● The task
For each line in the data that includes "seçenekleri", make a copy.

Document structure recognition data
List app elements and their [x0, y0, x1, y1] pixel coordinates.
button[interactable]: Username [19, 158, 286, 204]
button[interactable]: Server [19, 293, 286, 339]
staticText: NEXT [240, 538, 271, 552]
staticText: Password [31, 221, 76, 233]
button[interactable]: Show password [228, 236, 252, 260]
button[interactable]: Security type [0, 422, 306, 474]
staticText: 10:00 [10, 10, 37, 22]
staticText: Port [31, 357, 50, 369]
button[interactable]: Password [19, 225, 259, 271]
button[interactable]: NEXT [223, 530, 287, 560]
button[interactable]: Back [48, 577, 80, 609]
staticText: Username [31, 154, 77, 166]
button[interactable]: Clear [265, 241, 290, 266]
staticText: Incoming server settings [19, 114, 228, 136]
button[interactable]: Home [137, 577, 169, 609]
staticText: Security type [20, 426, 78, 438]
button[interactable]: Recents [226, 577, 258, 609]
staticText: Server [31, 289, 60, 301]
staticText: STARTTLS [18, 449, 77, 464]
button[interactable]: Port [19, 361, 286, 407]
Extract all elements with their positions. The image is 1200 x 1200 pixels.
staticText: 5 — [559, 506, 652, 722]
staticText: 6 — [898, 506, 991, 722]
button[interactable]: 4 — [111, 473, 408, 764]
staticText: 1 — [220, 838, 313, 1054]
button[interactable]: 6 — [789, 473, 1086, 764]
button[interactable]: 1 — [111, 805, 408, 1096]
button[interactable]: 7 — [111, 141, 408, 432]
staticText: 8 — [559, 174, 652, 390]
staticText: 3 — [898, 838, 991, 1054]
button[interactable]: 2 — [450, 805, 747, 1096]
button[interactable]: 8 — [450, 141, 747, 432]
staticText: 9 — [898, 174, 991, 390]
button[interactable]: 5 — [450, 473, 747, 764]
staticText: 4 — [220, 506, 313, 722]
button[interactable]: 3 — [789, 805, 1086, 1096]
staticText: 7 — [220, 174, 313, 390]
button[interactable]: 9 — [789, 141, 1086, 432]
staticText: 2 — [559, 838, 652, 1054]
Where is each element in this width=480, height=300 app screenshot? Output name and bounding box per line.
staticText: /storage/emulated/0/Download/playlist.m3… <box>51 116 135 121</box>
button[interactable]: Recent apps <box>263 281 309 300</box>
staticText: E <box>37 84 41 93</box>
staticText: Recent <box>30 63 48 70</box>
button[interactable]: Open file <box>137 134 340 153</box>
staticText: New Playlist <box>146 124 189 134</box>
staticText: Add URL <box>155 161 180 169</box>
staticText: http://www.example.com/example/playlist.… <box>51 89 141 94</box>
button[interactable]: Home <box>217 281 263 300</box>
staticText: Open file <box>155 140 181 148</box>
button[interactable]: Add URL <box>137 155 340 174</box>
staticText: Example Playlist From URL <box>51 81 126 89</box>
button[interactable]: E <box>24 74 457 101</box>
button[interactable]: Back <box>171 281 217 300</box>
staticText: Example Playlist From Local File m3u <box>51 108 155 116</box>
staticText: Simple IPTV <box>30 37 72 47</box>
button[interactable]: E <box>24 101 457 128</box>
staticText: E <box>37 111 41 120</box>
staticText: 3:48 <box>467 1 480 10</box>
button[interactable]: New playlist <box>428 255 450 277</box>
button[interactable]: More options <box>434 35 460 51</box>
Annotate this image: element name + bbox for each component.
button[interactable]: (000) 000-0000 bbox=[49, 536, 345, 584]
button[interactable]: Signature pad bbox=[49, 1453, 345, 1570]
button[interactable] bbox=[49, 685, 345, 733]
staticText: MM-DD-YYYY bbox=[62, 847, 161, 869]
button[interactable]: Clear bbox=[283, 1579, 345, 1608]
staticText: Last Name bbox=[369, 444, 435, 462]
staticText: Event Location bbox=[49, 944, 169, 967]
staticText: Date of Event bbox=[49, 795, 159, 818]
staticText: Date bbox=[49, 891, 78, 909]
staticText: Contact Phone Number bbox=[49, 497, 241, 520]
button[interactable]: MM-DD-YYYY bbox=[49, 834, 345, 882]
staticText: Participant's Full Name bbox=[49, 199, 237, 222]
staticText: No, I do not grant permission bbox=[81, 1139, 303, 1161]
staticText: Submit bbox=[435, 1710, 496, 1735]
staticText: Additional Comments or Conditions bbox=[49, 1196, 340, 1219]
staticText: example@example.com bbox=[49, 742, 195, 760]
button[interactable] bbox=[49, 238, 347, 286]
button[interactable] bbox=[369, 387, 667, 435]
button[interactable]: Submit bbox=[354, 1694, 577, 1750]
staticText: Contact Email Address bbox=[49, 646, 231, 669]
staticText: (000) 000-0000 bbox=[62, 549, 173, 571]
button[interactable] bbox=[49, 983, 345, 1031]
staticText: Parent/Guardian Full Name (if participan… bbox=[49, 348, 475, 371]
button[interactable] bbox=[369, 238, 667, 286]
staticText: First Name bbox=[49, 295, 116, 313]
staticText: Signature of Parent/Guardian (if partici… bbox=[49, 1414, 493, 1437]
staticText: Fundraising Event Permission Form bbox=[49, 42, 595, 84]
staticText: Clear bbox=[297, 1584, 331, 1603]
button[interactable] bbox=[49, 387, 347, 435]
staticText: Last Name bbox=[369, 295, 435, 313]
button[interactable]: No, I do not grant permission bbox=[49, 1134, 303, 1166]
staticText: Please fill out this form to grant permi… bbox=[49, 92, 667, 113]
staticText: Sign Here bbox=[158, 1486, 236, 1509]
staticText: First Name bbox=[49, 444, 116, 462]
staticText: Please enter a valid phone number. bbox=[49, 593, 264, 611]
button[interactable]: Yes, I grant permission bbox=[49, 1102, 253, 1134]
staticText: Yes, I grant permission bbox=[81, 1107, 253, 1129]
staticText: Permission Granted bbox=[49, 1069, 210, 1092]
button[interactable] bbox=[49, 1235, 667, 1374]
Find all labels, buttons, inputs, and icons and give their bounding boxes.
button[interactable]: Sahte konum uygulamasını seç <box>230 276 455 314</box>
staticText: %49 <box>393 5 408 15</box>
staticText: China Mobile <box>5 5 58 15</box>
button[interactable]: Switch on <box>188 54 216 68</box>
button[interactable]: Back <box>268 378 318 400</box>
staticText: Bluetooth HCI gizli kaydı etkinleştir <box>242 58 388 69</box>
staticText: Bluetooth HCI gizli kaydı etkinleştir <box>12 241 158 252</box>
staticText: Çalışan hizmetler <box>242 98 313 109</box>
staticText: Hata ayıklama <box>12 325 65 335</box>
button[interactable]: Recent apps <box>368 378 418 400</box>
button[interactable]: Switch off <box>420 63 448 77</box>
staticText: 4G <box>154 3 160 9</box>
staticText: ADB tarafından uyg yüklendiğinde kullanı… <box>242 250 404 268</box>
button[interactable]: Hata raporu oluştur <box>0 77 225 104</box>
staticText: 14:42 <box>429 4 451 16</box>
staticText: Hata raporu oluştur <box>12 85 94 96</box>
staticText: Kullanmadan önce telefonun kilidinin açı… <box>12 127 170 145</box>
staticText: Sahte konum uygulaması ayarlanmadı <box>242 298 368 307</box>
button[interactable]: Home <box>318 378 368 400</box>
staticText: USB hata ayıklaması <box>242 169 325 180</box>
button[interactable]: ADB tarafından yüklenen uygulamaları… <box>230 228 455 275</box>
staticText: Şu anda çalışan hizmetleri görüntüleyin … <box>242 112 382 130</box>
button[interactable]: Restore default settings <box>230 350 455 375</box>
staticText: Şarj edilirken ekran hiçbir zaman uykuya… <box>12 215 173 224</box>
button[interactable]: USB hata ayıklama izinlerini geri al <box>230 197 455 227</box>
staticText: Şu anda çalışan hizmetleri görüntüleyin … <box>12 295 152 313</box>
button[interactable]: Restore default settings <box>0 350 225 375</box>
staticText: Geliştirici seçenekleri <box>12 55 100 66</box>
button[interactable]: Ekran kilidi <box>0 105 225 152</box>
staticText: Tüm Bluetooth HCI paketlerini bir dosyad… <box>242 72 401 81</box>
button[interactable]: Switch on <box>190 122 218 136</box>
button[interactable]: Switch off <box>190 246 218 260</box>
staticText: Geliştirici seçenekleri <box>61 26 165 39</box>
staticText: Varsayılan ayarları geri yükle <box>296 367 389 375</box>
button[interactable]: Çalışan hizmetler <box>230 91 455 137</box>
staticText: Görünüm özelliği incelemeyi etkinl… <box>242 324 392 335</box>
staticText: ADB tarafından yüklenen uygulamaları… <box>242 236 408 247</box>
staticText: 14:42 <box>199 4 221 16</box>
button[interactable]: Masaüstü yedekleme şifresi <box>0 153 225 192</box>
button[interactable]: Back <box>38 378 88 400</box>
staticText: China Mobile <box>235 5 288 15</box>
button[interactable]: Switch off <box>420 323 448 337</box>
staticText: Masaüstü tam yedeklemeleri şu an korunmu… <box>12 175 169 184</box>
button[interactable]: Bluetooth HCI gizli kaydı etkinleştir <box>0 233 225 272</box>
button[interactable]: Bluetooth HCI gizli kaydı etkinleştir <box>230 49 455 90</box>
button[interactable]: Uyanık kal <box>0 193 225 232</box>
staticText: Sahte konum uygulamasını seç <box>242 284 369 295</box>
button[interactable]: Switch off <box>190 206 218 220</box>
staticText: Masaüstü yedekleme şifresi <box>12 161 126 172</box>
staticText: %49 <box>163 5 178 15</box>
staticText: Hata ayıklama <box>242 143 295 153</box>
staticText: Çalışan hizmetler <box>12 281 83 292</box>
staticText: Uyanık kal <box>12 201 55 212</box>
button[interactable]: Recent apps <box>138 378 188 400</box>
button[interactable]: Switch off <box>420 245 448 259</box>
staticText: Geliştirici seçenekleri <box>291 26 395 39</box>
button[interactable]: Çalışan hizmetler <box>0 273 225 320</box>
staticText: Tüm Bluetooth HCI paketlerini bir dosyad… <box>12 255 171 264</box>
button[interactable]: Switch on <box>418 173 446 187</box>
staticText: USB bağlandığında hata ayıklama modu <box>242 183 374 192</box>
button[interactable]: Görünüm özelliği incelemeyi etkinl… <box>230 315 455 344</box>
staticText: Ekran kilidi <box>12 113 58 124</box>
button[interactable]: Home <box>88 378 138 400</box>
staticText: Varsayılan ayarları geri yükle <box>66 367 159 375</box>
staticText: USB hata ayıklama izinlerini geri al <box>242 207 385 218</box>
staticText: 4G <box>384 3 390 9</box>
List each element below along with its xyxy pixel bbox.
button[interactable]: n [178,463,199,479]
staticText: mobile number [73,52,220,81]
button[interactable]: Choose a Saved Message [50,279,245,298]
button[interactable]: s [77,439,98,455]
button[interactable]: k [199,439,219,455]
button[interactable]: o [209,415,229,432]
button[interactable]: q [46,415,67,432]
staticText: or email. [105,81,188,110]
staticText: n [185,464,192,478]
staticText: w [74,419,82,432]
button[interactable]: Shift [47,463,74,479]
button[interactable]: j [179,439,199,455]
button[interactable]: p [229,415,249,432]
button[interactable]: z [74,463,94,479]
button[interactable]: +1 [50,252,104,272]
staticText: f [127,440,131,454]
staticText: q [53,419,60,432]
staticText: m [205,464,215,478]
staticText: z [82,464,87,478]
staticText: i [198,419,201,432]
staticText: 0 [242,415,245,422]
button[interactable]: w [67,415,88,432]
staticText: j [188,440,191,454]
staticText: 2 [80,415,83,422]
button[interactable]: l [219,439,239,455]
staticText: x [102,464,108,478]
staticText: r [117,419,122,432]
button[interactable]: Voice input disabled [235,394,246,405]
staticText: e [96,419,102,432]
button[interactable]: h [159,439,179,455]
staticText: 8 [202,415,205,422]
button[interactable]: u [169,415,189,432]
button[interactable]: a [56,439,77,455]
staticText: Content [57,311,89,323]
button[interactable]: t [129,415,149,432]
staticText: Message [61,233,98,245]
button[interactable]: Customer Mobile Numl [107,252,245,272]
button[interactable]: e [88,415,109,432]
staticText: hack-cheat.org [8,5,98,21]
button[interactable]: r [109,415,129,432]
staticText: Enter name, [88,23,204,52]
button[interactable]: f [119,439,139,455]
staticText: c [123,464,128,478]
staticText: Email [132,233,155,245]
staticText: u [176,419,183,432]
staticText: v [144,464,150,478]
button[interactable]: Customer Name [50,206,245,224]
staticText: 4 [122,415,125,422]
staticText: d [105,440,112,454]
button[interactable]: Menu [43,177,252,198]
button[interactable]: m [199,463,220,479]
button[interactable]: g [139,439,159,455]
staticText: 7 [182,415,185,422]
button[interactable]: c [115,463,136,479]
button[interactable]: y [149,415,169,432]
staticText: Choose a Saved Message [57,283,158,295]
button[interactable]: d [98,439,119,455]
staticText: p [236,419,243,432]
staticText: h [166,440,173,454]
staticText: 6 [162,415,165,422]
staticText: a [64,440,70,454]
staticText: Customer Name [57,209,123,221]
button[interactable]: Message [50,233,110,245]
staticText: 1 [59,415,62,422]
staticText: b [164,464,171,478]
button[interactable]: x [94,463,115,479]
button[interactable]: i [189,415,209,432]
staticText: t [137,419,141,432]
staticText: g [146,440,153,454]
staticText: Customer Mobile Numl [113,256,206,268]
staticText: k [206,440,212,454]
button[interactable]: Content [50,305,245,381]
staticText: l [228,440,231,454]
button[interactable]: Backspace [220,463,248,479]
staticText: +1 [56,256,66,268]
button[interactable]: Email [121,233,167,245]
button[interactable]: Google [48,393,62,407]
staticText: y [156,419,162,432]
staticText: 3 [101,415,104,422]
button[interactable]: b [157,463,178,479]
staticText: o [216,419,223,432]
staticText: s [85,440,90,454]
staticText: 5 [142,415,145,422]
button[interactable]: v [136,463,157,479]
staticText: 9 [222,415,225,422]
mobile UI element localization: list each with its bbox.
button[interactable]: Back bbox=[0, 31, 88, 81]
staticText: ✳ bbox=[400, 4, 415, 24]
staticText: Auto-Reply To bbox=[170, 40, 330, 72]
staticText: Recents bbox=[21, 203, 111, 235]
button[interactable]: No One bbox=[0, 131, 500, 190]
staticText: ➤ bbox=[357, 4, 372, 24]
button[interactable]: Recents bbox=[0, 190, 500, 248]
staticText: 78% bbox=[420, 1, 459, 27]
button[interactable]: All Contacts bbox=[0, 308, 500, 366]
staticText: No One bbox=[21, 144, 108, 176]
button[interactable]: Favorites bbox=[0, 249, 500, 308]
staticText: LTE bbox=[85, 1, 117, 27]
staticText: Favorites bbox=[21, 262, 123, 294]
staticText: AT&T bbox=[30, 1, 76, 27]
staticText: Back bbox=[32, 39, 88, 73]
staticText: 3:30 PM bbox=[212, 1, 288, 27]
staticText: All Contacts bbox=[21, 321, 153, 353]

● Solution
staticText: Geliştirici seçenekleri <box>12 55 100 66</box>
staticText: Geliştirici seçenekleri <box>61 26 165 39</box>
staticText: Geliştirici seçenekleri <box>291 26 395 39</box>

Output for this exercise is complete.